» EXERCISE
Look for the string "TheBottleneck" in the material below. Copy every line where you find it.
#####
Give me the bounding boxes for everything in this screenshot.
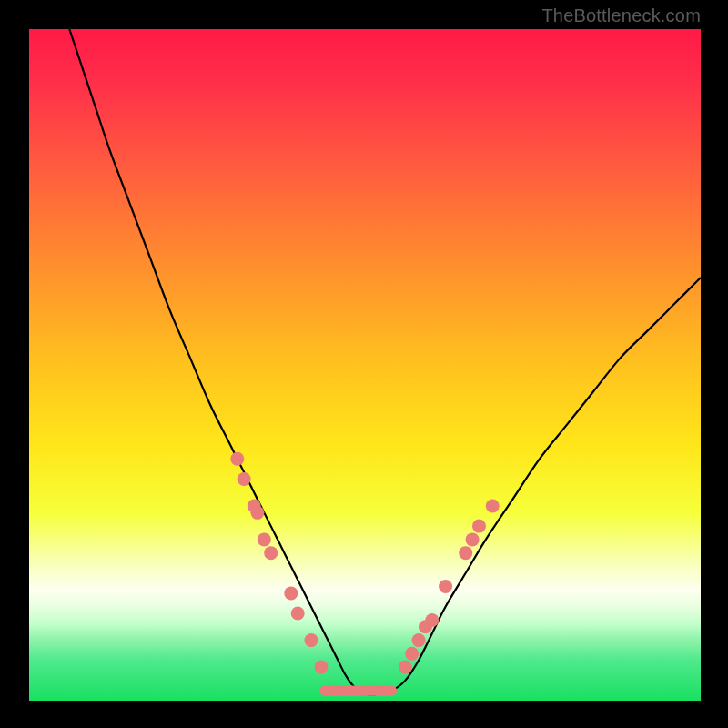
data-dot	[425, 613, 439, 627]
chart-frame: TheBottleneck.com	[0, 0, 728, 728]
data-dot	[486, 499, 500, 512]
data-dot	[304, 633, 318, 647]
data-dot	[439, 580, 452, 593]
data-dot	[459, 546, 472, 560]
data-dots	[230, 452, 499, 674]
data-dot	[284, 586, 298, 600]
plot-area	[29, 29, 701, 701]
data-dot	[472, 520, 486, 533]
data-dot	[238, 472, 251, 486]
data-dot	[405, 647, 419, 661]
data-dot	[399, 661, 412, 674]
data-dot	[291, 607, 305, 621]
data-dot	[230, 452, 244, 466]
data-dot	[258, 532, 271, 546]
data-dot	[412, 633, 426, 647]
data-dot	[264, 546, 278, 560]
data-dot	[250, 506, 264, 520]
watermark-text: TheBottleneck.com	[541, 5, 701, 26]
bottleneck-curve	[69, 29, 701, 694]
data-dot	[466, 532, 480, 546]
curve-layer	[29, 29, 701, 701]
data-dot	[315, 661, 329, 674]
#####
» ANSWER TO THIS TASK
chart-frame: TheBottleneck.com	[0, 0, 728, 728]
watermark-text: TheBottleneck.com	[541, 5, 701, 26]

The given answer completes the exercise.